Growing Butterfly Bushes
Butterfly bush, Buddleia, or commonly called Summer Lilacs, is a deciduous shrub that blooms in early summer to late fall. They are attractive to butterflies for their nectar but they are not a host plant for butterfly caterpillars to feed on. Horticulturists recommend planting milkweed, black cherry, willow, apple or blueberry bushes nearby to provide the necessary food for caterpillars for your pollinator garden. They produce bushels of spire shaped flowers that drape gracefully from the ends of the arching branches that range in color from white, yellow, purple, red, and pink, and bloom from new wood, oftentimes in the first year after planting. They
are a fast growing shrub, reaching mature size up to 10 feet tall in just one to two seasons, depending on the variety.
Buddleia davidii is native to the Sichuan and Hubei Provinces of China, and also Japan. It has been naturalized in much of the United States due to its tendency to spread and become invasive. Responsible gardeners will learn to deadhead spent flowers to prevent this lovely shrub from becoming a nuisance. Although cold hardy, growing in Zones 5 to 10, it is deciduous and may die back to the ground each winter, only to regrow in spring and produce flowers the same year.

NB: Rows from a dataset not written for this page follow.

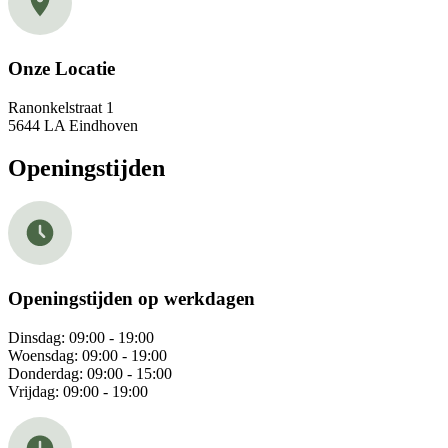
Onze Locatie
Ranonkelstraat 1
5644 LA Eindhoven
Openingstijden
Openingstijden op werkdagen​
Dinsdag: 09:00 - 19:00
Woensdag: 09:00 - 19:00
Donderdag: 09:00 - 15:00
Vrijdag: 09:00 - 19:00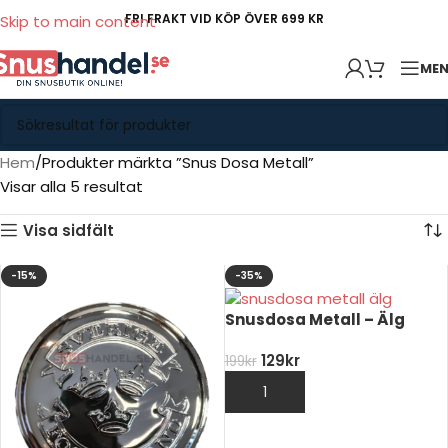
FRI FRAKT VID KÖP ÖVER 699 KR
Skip to main content
ME
Hem
Produkter märkta ”Snus Dosa Metall”
Visar alla 5 resultat
Visa sidfält
-15%
-35%
Snusdosa Metall – Älg
129
kr
199
kr
LÄGG TILL I VARUKORG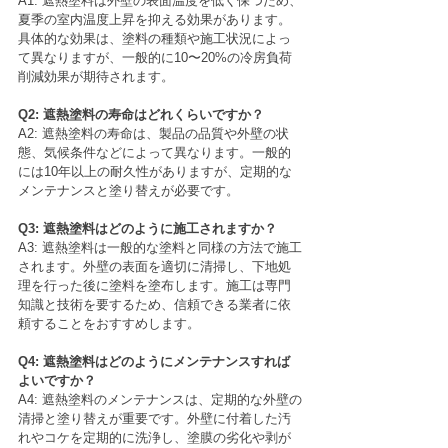
A1: 遮熱塗料は外壁の表面温度を低く保つため、
夏季の室内温度上昇を抑える効果があります。
具体的な効果は、塗料の種類や施工状況によっ
て異なりますが、一般的に10〜20%の冷房負荷
削減効果が期待されます。
Q2: 遮熱塗料の寿命はどれくらいですか？
A2: 遮熱塗料の寿命は、製品の品質や外壁の状
態、気候条件などによって異なります。一般的
には10年以上の耐久性がありますが、定期的な
メンテナンスと塗り替えが必要です。
Q3: 遮熱塗料はどのように施工されますか？
A3: 遮熱塗料は一般的な塗料と同様の方法で施工
されます。外壁の表面を適切に清掃し、下地処
理を行った後に塗料を塗布します。施工は専門
知識と技術を要するため、信頼できる業者に依
頼することをおすすめします。
Q4: 遮熱塗料はどのようにメンテナンスすれば
よいですか？
A4: 遮熱塗料のメンテナンスは、定期的な外壁の
清掃と塗り替えが重要です。外壁に付着した汚
れやコケを定期的に洗浄し、塗膜の劣化や剥が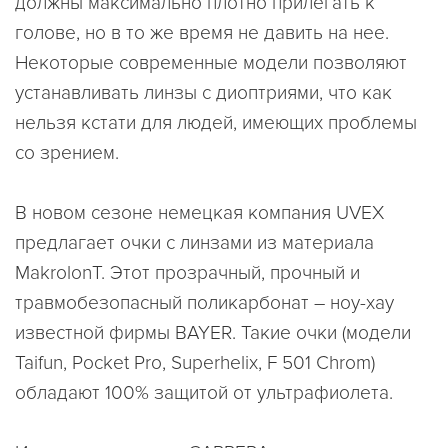
должны максимально плотно прилегать к
голове, но в то же время не давить на нее.
Некоторые современные модели позволяют
устанавливать линзы с диоптриями, что как
нельзя кстати для людей, имеющих проблемы
со зрением.
В новом сезоне немецкая компания UVEX
предлагает очки с линзами из материала
MakrolonТ. Этот прозрачный, прочный и
травмобезопасный поликарбонат – ноу-хау
известной фирмы BAYER. Такие очки (модели
Taifun, Pocket Pro, Superhelix, F 501 Chrom)
обладают 100% защитой от ультрафиолета.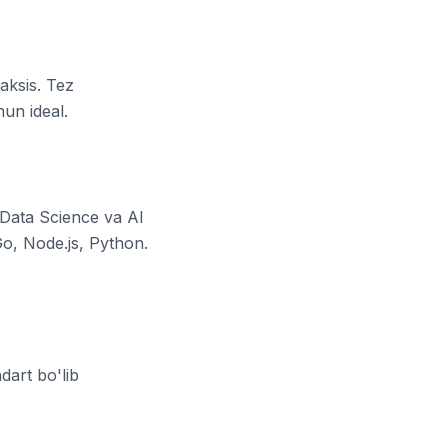
aksis. Tez
un ideal.
Data Science va AI
o, Node.js, Python.
art bo'lib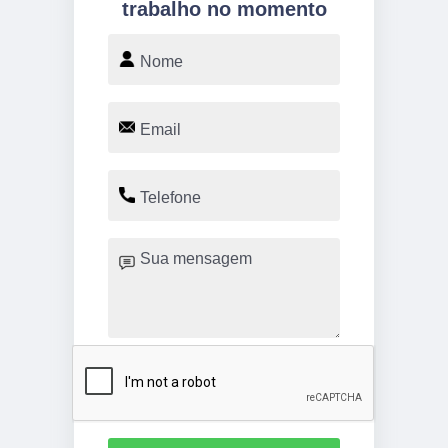
trabalho no momento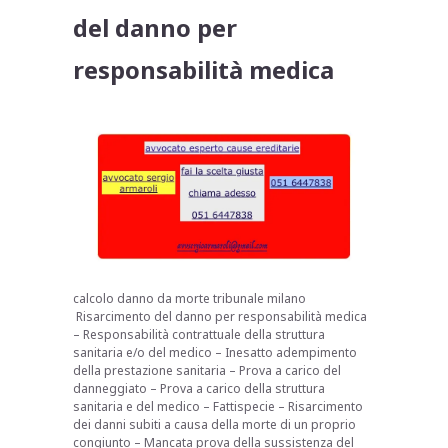
del danno per
responsabilità medica
calcolo danno da morte tribunale milano
Risarcimento del danno per responsabilità medica
– Responsabilità contrattuale della struttura
sanitaria e/o del medico – Inesatto adempimento
della prestazione sanitaria – Prova a carico del
danneggiato – Prova a carico della struttura
sanitaria e del medico – Fattispecie – Risarcimento
dei danni subiti a causa della morte di un proprio
congiunto – Mancata prova della sussistenza del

There are about 180 davidii cultivars plus dozens of hybrids available, giving home gardeners a wide choice of colors and overall sizes to select from for their landscape. Some popular Butterfly Bush varieties include Black Knight, Pink Delight, Miss Ruby, Royal Red and Blue Chip, just to name a few. With their dramatic colored flowers and their upright habit, Butterfly Bushes make great specimen plants as well as lending themselves to make a great privacy screen.

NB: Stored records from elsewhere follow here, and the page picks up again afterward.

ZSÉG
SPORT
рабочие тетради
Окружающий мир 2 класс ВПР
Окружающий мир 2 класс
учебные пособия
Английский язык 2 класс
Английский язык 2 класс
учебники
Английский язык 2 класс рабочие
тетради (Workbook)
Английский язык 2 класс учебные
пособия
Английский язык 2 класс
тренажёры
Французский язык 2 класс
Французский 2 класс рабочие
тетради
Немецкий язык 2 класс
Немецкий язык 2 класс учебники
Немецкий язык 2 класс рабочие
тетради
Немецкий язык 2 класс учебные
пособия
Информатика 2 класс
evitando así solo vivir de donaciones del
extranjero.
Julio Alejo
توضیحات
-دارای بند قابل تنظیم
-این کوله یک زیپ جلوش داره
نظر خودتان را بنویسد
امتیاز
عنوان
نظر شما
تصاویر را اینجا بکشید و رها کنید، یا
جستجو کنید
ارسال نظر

The Best Way to Use Butterfly Bushes
Perhaps the best way to utilize Butterfly Bushes in your home landscape is to determine how much space you want to devote to it. It can spread out up to 10 feet wide and grows to about 10 feet tall for some varieties, so you decide what you can handle. If you have lots of space and wish to have a summer privacy screen, mass Butterfly bushes out in a line or staggered for a colorful border. If your space is more restrictive, use one bush in a central, full sun location for a spectacular specimen plant.

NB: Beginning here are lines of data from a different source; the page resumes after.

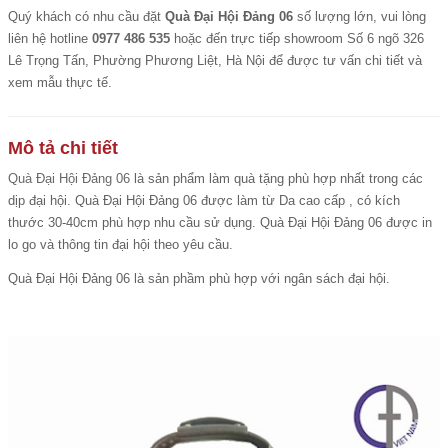
Quý khách có nhu cầu đặt
Quà Đại Hội Đảng 06
số lượng lớn, vui lòng
liên hệ hotline
0977 486 535
hoặc đến trực tiếp showroom Số 6 ngõ 326
Lê Trọng Tấn, Phường Phương Liệt, Hà Nội để được tư vấn chi tiết và
xem mẫu thực tế.
Mô tả chi tiết
Quà Đại Hội Đảng 06
là sản phẩm làm quà tặng phù hợp nhất trong các
dịp đại hội. Quà Đại Hội Đảng 06 được làm từ Da cao cấp , có kích
thước 30-40cm phù hợp nhu cầu sử dụng. Quà Đại Hội Đảng 06 được in
lo go và thông tin đại hội theo yêu cầu.
Quà Đại Hội Đảng 06 là sản phầm phù hợp với ngân sách đại hội.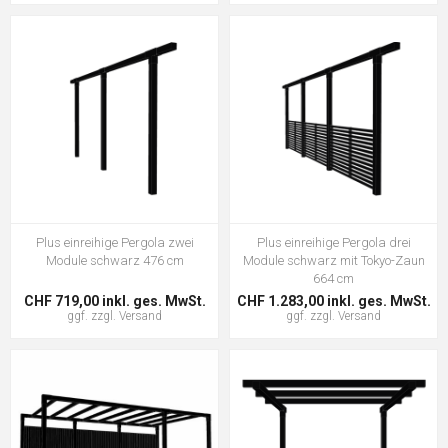
Plus einreihige Pergola zwei
Plus einreihige Pergola drei
Module schwarz 476 cm
Module schwarz mit Tokyo-Zaun
664 cm
CHF 719,00 inkl. ges. MwSt.
CHF 1.283,00 inkl. ges. MwSt.
ggf. zzgl.
Versand
ggf. zzgl.
Versand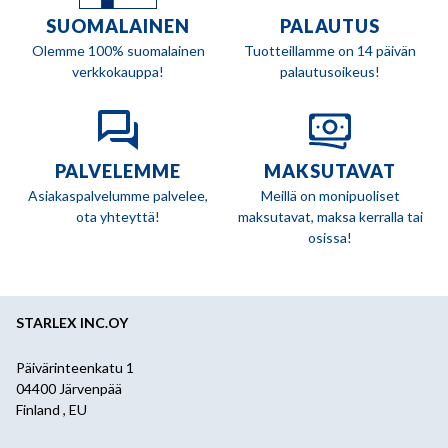
SUOMALAINEN
PALAUTUS
Olemme 100% suomalainen
Tuotteillamme on 14 päivän
verkkokauppa!
palautusoikeus!
PALVELEMME
MAKSUTAVAT
Asiakaspalvelumme palvelee,
Meillä on monipuoliset
ota yhteyttä!
maksutavat, maksa kerralla tai
osissa!
STARLEX INC.OY
Päivärinteenkatu 1
04400 Järvenpää
Finland , EU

Butterfly Bushes are hardy in Zones 5 and upward, although they may die back to the ground in colder climates. Since they bloom on new wood each year, consider cutting your shrub back in the late winter, early spring before new growth appears. It will rebound and give you loads of blooms again in early summer. Plant these shrubs in full sun for best performance, especially in colder regions. They will appreciate some light shade in hot summer regions as well. A Southern or Western facing location will give you the best results.
Locate your Butterfly Bush where you can appreciate the butterflies, bees and hummingbirds that are sure to visit it. An easy maintenance shrub, it will benefit from supplemental watering when natural rainfall is less than 1 inch per week.
Six week long bloom time summer to fall
White, pink, red, purple and blue flowers
Great for garden borders
Can grow up to 10 feet tall and wide
Winter hardy from Zones 5 to 10
Landscaping Tip: Butterfly Bushes are fast growing, vigorous shrubs and will quickly fill in that area in your landscape that needs the right ‘something’, giving you bright flowers and lush green foliage and attracting pollinators to your garden.